*** Opening Data supplied ***

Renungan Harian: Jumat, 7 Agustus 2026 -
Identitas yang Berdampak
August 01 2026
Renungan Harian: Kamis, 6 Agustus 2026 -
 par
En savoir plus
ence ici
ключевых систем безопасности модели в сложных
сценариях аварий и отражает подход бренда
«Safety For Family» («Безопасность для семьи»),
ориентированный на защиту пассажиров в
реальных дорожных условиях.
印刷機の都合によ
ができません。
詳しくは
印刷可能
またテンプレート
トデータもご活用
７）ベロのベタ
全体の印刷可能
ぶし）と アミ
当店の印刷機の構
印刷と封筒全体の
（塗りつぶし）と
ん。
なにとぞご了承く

*** Closing Data supplied ***

Work order
Write the data out again in full and exactly.

Reply to the task
Renungan Harian: Jumat, 7 Agustus 2026 -
Identitas yang Berdampak
August 01 2026
Renungan Harian: Kamis, 6 Agustus 2026 -
 par
En savoir plus
ence ici
ключевых систем безопасности модели в сложных
сценариях аварий и отражает подход бренда
«Safety For Family» («Безопасность для семьи»),
ориентированный на защиту пассажиров в
реальных дорожных условиях.
印刷機の都合によ
ができません。
詳しくは
印刷可能
またテンプレート
トデータもご活用
７）ベロのベタ
全体の印刷可能
ぶし）と アミ
当店の印刷機の構
印刷と封筒全体の
（塗りつぶし）と
ん。
なにとぞご了承く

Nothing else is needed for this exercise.